Just considering what women might achieve if encouraged to
explore their fullest self-expression (in addition to the
vast array of knowledge and skills they acquire through mothering),
is enough to support the view that they must play a full and
active role in the new self-governing Northern Ireland - and
that it will undoubtedly be impoverished if they don't.

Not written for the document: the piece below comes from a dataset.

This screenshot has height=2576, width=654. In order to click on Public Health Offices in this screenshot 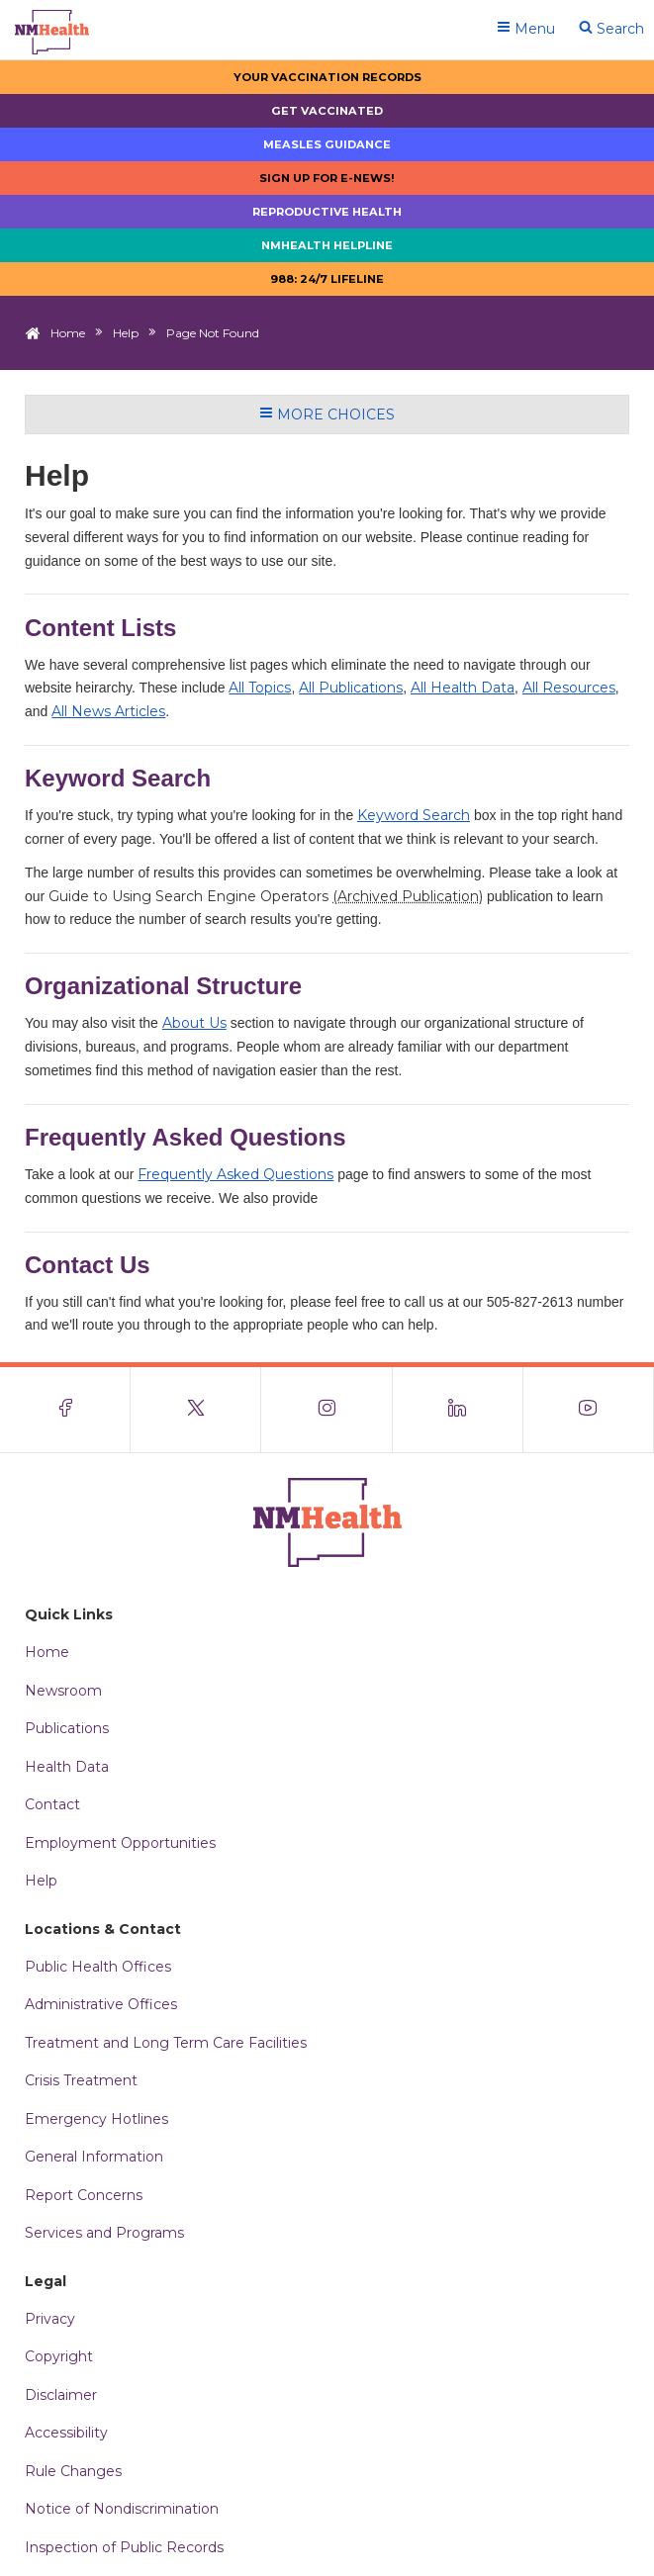, I will do `click(98, 1967)`.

Needless to say, there are religious sensibilities at stake
here, but these are arguably being well enough considered
by the multitude of groups involved in the consultation and
drafting processes of the Bill of Rights. Art 10 of Human
Rights Act guarantees the freedom to express these views publicly
whatever stance is taken on reproductive rights. Otherwise,
it is unlikely that anyone will be forced to have - or perform
- an abortion here against their wishes. It is well known
that large numbers of Northern Irish women travel to Great
Britain every year to terminate pregnancies legally. Is it
necessary to require women to endure this financial, physical
and psychological burden in order to protect others' religious
beliefs? Is it offensive to treat these women as equal and
responsible moral citizens in deciding their own life path
- for which they ultimately are answerable? Unfortunately,
some will say it is, but the legal system does not have to
keep its force behind them.
The religious arguments traditionally put forward to preserve
the nineteenth century legal prohibition of abortion (it was
first prohibited by legislation in 1803) in Northern Ireland
are becoming increasingly irrelevant. They depend too much
upon 'the church and state' association, which has often been
the source of violent conflict here. Moreover, any attempt
to entrench a right to life for 'the unborn' should consider
the Republic of Ireland's current unworkable constitutional
position. It is simply not possible to honour the equal right
to life of a foetus and of its 'mother' when her life is endangered
by the pregnancy. However, what is needed in the Bill of Rights
is a commitment to ensuring a decent standard of life for
the children we already have and their mothers - for statistically
they are the poorest members of society.
With increasing prosperity, immigration and the return of
emigrants this is rapidly becoming a more secular and liberal
state. The changes this has brought are not merely demographic
and economic. They are also political - and not in the old,
worn out 'Troubles' sense of the word. Since women are participating
at higher levels and in greater numbers in public and economic
life, it is becoming more obvious that to continue controlling
their reproductive decision is incompatible with the ideals
of equal opportunity such as that espoused in the Good Friday
Agreement. It is a signal that women are only participating
in the new legal and social institutions because a chivalrous
patriarchal order has deigned to allow them - up to a point:
the biological one. Because of course, that is where 'Nature'
speaks for itself.
A serious commitment to equality in the forthcoming Bill of
Rights would make it no more natural, moral or necessary in
religious terms to prohibit abortion for women than it than
would be to ban heart surgery (or any other life saving or
prolonging treatment) for men. Justifications for an outright
ban on abortion from different sides of the old political
divide in Northern Ireland have one thing in common. They
do not see women as equal and fully participating members
of this society, nor do they appreciate the need for them
to become so in future. The Women's Coalition and other groups
however represent a more hopeful and positive vision for the
future of Northern Ireland - one which is not divided along
the sectarian lines which have kept us in a state of near
tribal warfare for over 30 years.
Women's groups and political organisations need to mobilise
on this issue now because they represent the only real experts
when it comes to the effects of regulating women's reproductive
capacities. It is time for the law to reflect the fact that
reproductive freedom is essential to women's substantive equality.